*TASK PROMPT:*
Repeat the records below exactly, leaving out every picture.

*RECORD EXCERPTS:*

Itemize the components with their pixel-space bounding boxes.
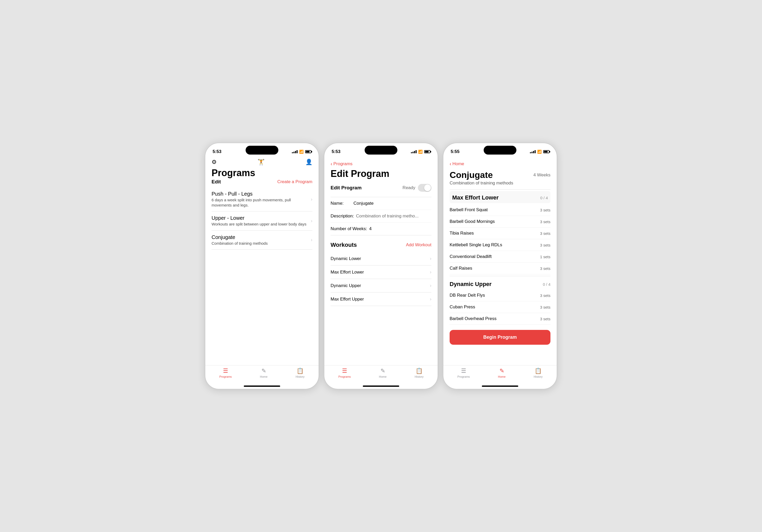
exercise-row-bgm[interactable]: Barbell Good Mornings 3 sets — [450, 216, 551, 228]
status-icons-1: 📶 — [292, 150, 311, 154]
programs-tab-icon-2: ☰ — [342, 367, 347, 374]
back-arrow-icon-2: ‹ — [331, 161, 333, 167]
status-icons-3: 📶 — [530, 150, 549, 154]
workouts-title: Workouts — [331, 241, 357, 248]
back-button-2[interactable]: ‹ Programs — [331, 158, 431, 168]
exercise-row-dbr[interactable]: DB Rear Delt Flys 3 sets — [450, 290, 551, 301]
workout-section-mel: Max Effort Lower 0 / 4 — [450, 191, 551, 203]
tab-history-2[interactable]: 📋 History — [415, 367, 423, 378]
exercise-sets-dbr: 3 sets — [540, 293, 551, 298]
program-item-conjugate[interactable]: Conjugate Combination of training method… — [211, 231, 312, 250]
form-label-name: Name: — [331, 201, 351, 206]
tab-bar-1: ☰ Programs ✎ Home 📋 History — [205, 365, 319, 385]
workout-name-mel: Max Effort Lower — [331, 270, 364, 275]
signal-icon-1 — [292, 150, 298, 153]
status-icons-2: 📶 — [411, 150, 430, 154]
conjugate-detail-content: Conjugate 4 Weeks Combination of trainin… — [443, 168, 557, 365]
home-tab-icon-1: ✎ — [262, 367, 266, 374]
add-workout-link[interactable]: Add Workout — [406, 242, 431, 247]
exercise-name-bgm: Barbell Good Mornings — [450, 219, 495, 224]
exercise-name-cr: Calf Raises — [450, 266, 472, 271]
exercise-row-cd[interactable]: Conventional Deadlift 1 sets — [450, 251, 551, 263]
history-tab-icon-1: 📋 — [296, 367, 304, 374]
tab-history-3[interactable]: 📋 History — [534, 367, 543, 378]
person-icon[interactable]: 👤 — [305, 159, 312, 166]
program-name-ppl: Push - Pull - Legs — [211, 191, 309, 197]
exercise-row-bop[interactable]: Barbell Overhead Press 3 sets — [450, 313, 551, 325]
program-desc-ul: Workouts are split between upper and low… — [211, 222, 309, 227]
exercise-name-tr: Tibia Raises — [450, 231, 474, 236]
program-item-ppl[interactable]: Push - Pull - Legs 6 days a week split i… — [211, 187, 312, 212]
tab-label-history-1: History — [296, 375, 305, 378]
dynamic-island-3 — [484, 146, 516, 155]
tab-label-home-3: Home — [498, 375, 505, 378]
exercise-sets-kslr: 3 sets — [540, 243, 551, 247]
tab-programs-3[interactable]: ☰ Programs — [457, 367, 470, 378]
gear-icon[interactable]: ⚙ — [211, 159, 217, 166]
ready-label: Ready — [403, 185, 415, 190]
form-value-desc[interactable]: Combination of training metho... — [356, 214, 419, 219]
tab-bar-2: ☰ Programs ✎ Home 📋 History — [324, 365, 438, 385]
exercise-row-cp[interactable]: Cuban Press 3 sets — [450, 301, 551, 313]
back-arrow-icon-3: ‹ — [450, 161, 451, 167]
begin-program-button[interactable]: Begin Program — [450, 330, 551, 345]
conjugate-title: Conjugate — [450, 170, 493, 180]
status-bar-2: 5:53 📶 — [324, 143, 438, 157]
programs-tab-icon-1: ☰ — [223, 367, 228, 374]
programs-tab-icon-3: ☰ — [461, 367, 466, 374]
workout-row-dynamic-upper[interactable]: Dynamic Upper › — [331, 279, 431, 293]
chevron-icon-ppl: › — [311, 197, 312, 202]
tab-programs-1[interactable]: ☰ Programs — [219, 367, 232, 378]
exercise-sets-bop: 3 sets — [540, 317, 551, 321]
top-toolbar-1: ⚙ 🏋 👤 — [205, 157, 319, 167]
tab-label-programs-3: Programs — [457, 375, 470, 378]
program-item-ul[interactable]: Upper - Lower Workouts are split between… — [211, 212, 312, 231]
programs-content: Programs Edit Create a Program Push - Pu… — [205, 167, 319, 365]
exercise-name-kslr: Kettlebell Single Leg RDLs — [450, 242, 502, 247]
chevron-icon-du: › — [430, 283, 431, 288]
chevron-icon-ul: › — [311, 218, 312, 224]
back-text-3: Home — [452, 161, 464, 166]
page-title-2: Edit Program — [331, 168, 431, 179]
tab-home-1[interactable]: ✎ Home — [260, 367, 267, 378]
screen-programs: 5:53 📶 ⚙ 🏋 👤 Programs Edit Create a Prog… — [205, 143, 319, 389]
exercise-sets-bfs: 3 sets — [540, 208, 551, 212]
workouts-header: Workouts Add Workout — [331, 241, 431, 248]
create-program-link[interactable]: Create a Program — [277, 179, 312, 184]
exercise-row-tr[interactable]: Tibia Raises 3 sets — [450, 228, 551, 239]
tab-label-home-1: Home — [260, 375, 267, 378]
form-value-name[interactable]: Conjugate — [353, 201, 374, 206]
history-tab-icon-2: 📋 — [416, 367, 422, 374]
back-button-3[interactable]: ‹ Home — [450, 158, 551, 168]
edit-program-header: Edit Program Ready — [331, 180, 431, 197]
status-time-2: 5:53 — [332, 149, 341, 154]
exercise-name-dbr: DB Rear Delt Flys — [450, 293, 485, 298]
tab-home-3[interactable]: ✎ Home — [498, 367, 505, 378]
home-tab-icon-2: ✎ — [380, 367, 385, 374]
exercise-row-bfs[interactable]: Barbell Front Squat 3 sets — [450, 204, 551, 216]
tab-home-2[interactable]: ✎ Home — [379, 367, 386, 378]
battery-icon-1 — [305, 150, 311, 153]
home-tab-icon-3: ✎ — [499, 367, 504, 374]
form-label-desc: Description: — [331, 214, 354, 219]
form-value-weeks[interactable]: 4 — [369, 226, 371, 232]
exercise-sets-bgm: 3 sets — [540, 220, 551, 224]
workout-row-max-effort-upper[interactable]: Max Effort Upper › — [331, 293, 431, 306]
exercise-name-bfs: Barbell Front Squat — [450, 207, 488, 213]
tab-bar-3: ☰ Programs ✎ Home 📋 History — [443, 365, 557, 385]
program-form: Name: Conjugate Description: Combination… — [331, 197, 431, 235]
dynamic-island-1 — [246, 146, 278, 155]
workout-row-max-effort-lower[interactable]: Max Effort Lower › — [331, 265, 431, 279]
edit-program-form-title: Edit Program — [331, 185, 361, 191]
exercise-sets-tr: 3 sets — [540, 231, 551, 235]
tab-programs-2[interactable]: ☰ Programs — [339, 367, 351, 378]
tab-history-1[interactable]: 📋 History — [296, 367, 305, 378]
exercise-name-cp: Cuban Press — [450, 304, 475, 310]
exercise-row-cr[interactable]: Calf Raises 3 sets — [450, 263, 551, 274]
screen-conjugate-detail: 5:55 📶 ‹ Home Conjugate 4 Weeks Combinat… — [443, 143, 557, 389]
ready-toggle[interactable] — [418, 184, 431, 192]
chevron-icon-meu: › — [430, 297, 431, 302]
exercise-row-kslr[interactable]: Kettlebell Single Leg RDLs 3 sets — [450, 239, 551, 251]
program-desc-ppl: 6 days a week split into push movements,… — [211, 197, 309, 208]
workout-row-dynamic-lower[interactable]: Dynamic Lower › — [331, 252, 431, 265]
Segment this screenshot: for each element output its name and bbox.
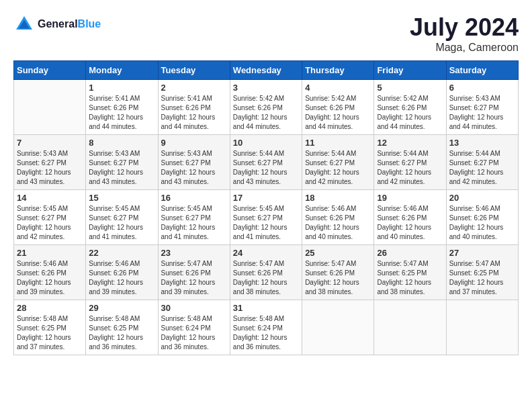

*SOLUTION:*
Itemize the components with their pixel-space bounding boxes.
exercise-row-bgm[interactable]: Barbell Good Mornings 3 sets — [450, 216, 551, 228]
status-icons-1: 📶 — [292, 150, 311, 154]
programs-tab-icon-2: ☰ — [342, 367, 347, 374]
back-arrow-icon-2: ‹ — [331, 161, 333, 167]
status-icons-3: 📶 — [530, 150, 549, 154]
workouts-title: Workouts — [331, 241, 357, 248]
back-button-2[interactable]: ‹ Programs — [331, 158, 431, 168]
exercise-row-dbr[interactable]: DB Rear Delt Flys 3 sets — [450, 290, 551, 301]
workout-section-mel: Max Effort Lower 0 / 4 — [450, 191, 551, 203]
tab-history-2[interactable]: 📋 History — [415, 367, 423, 378]
exercise-sets-dbr: 3 sets — [540, 293, 551, 298]
program-item-conjugate[interactable]: Conjugate Combination of training method… — [211, 231, 312, 250]
form-label-name: Name: — [331, 201, 351, 206]
tab-bar-1: ☰ Programs ✎ Home 📋 History — [205, 365, 319, 385]
workout-name-mel: Max Effort Lower — [331, 270, 364, 275]
signal-icon-1 — [292, 150, 298, 153]
status-icons-2: 📶 — [411, 150, 430, 154]
conjugate-detail-content: Conjugate 4 Weeks Combination of trainin… — [443, 168, 557, 365]
home-tab-icon-1: ✎ — [262, 367, 266, 374]
add-workout-link[interactable]: Add Workout — [406, 242, 431, 247]
exercise-name-bgm: Barbell Good Mornings — [450, 219, 495, 224]
exercise-name-cr: Calf Raises — [450, 266, 472, 271]
exercise-row-cd[interactable]: Conventional Deadlift 1 sets — [450, 251, 551, 263]
history-tab-icon-1: 📋 — [296, 367, 304, 374]
tab-history-3[interactable]: 📋 History — [534, 367, 543, 378]
person-icon[interactable]: 👤 — [305, 159, 312, 166]
program-name-ppl: Push - Pull - Legs — [211, 191, 309, 197]
exercise-row-bop[interactable]: Barbell Overhead Press 3 sets — [450, 313, 551, 325]
program-desc-ul: Workouts are split between upper and low… — [211, 222, 309, 227]
exercise-name-tr: Tibia Raises — [450, 231, 474, 236]
program-item-ppl[interactable]: Push - Pull - Legs 6 days a week split i… — [211, 187, 312, 212]
tab-label-history-1: History — [296, 375, 305, 378]
dynamic-island-3 — [484, 146, 516, 155]
tab-label-home-3: Home — [498, 375, 505, 378]
exercise-sets-kslr: 3 sets — [540, 243, 551, 247]
tab-programs-3[interactable]: ☰ Programs — [457, 367, 470, 378]
gear-icon[interactable]: ⚙ — [211, 159, 217, 166]
ready-label: Ready — [403, 185, 415, 190]
form-value-desc[interactable]: Combination of training metho... — [356, 214, 419, 219]
tab-bar-2: ☰ Programs ✎ Home 📋 History — [324, 365, 438, 385]
exercise-row-cp[interactable]: Cuban Press 3 sets — [450, 301, 551, 313]
back-arrow-icon-3: ‹ — [450, 161, 451, 167]
begin-program-button[interactable]: Begin Program — [450, 330, 551, 345]
conjugate-title: Conjugate — [450, 170, 493, 180]
status-bar-2: 5:53 📶 — [324, 143, 438, 157]
programs-tab-icon-1: ☰ — [223, 367, 228, 374]
programs-tab-icon-3: ☰ — [461, 367, 466, 374]
workout-row-dynamic-upper[interactable]: Dynamic Upper › — [331, 279, 431, 293]
chevron-icon-ppl: › — [311, 197, 312, 202]
tab-programs-1[interactable]: ☰ Programs — [219, 367, 232, 378]
exercise-sets-bop: 3 sets — [540, 317, 551, 321]
top-toolbar-1: ⚙ 🏋 👤 — [205, 157, 319, 167]
tab-label-programs-3: Programs — [457, 375, 470, 378]
program-item-ul[interactable]: Upper - Lower Workouts are split between… — [211, 212, 312, 231]
programs-content: Programs Edit Create a Program Push - Pu… — [205, 167, 319, 365]
exercise-name-kslr: Kettlebell Single Leg RDLs — [450, 242, 502, 247]
chevron-icon-du: › — [430, 283, 431, 288]
chevron-icon-ul: › — [311, 218, 312, 224]
back-text-3: Home — [452, 161, 464, 166]
page-title-2: Edit Program — [331, 168, 431, 179]
tab-home-1[interactable]: ✎ Home — [260, 367, 267, 378]
screen-programs: 5:53 📶 ⚙ 🏋 👤 Programs Edit Create a Prog… — [205, 143, 319, 389]
exercise-sets-bfs: 3 sets — [540, 208, 551, 212]
workouts-header: Workouts Add Workout — [331, 241, 431, 248]
create-program-link[interactable]: Create a Program — [277, 179, 312, 184]
exercise-row-tr[interactable]: Tibia Raises 3 sets — [450, 228, 551, 239]
tab-label-home-1: Home — [260, 375, 267, 378]
form-value-name[interactable]: Conjugate — [353, 201, 374, 206]
history-tab-icon-2: 📋 — [416, 367, 422, 374]
back-button-3[interactable]: ‹ Home — [450, 158, 551, 168]
edit-program-header: Edit Program Ready — [331, 180, 431, 197]
status-time-2: 5:53 — [332, 149, 341, 154]
exercise-name-dbr: DB Rear Delt Flys — [450, 293, 485, 298]
tab-home-3[interactable]: ✎ Home — [498, 367, 505, 378]
home-tab-icon-2: ✎ — [380, 367, 385, 374]
exercise-row-bfs[interactable]: Barbell Front Squat 3 sets — [450, 204, 551, 216]
tab-home-2[interactable]: ✎ Home — [379, 367, 386, 378]
battery-icon-1 — [305, 150, 311, 153]
home-tab-icon-3: ✎ — [499, 367, 504, 374]
form-label-desc: Description: — [331, 214, 354, 219]
form-value-weeks[interactable]: 4 — [369, 226, 371, 232]
exercise-sets-bgm: 3 sets — [540, 220, 551, 224]
workout-row-max-effort-upper[interactable]: Max Effort Upper › — [331, 293, 431, 306]
exercise-name-bfs: Barbell Front Squat — [450, 207, 488, 213]
tab-bar-3: ☰ Programs ✎ Home 📋 History — [443, 365, 557, 385]
program-form: Name: Conjugate Description: Combination… — [331, 197, 431, 235]
dynamic-island-1 — [246, 146, 278, 155]
workout-row-max-effort-lower[interactable]: Max Effort Lower › — [331, 265, 431, 279]
edit-program-form-title: Edit Program — [331, 185, 361, 191]
exercise-sets-tr: 3 sets — [540, 231, 551, 235]
tab-programs-2[interactable]: ☰ Programs — [339, 367, 351, 378]
tab-history-1[interactable]: 📋 History — [296, 367, 305, 378]
exercise-name-cp: Cuban Press — [450, 304, 475, 310]
exercise-row-cr[interactable]: Calf Raises 3 sets — [450, 263, 551, 274]
screen-conjugate-detail: 5:55 📶 ‹ Home Conjugate 4 Weeks Combinat… — [443, 143, 557, 389]
ready-toggle[interactable] — [418, 184, 431, 192]
chevron-icon-meu: › — [430, 297, 431, 302]
exercise-row-kslr[interactable]: Kettlebell Single Leg RDLs 3 sets — [450, 239, 551, 251]
program-desc-ppl: 6 days a week split into push movements,… — [211, 197, 309, 208]
workout-row-dynamic-lower[interactable]: Dynamic Lower › — [331, 252, 431, 265]
Segment this screenshot: for each element output its name and bbox.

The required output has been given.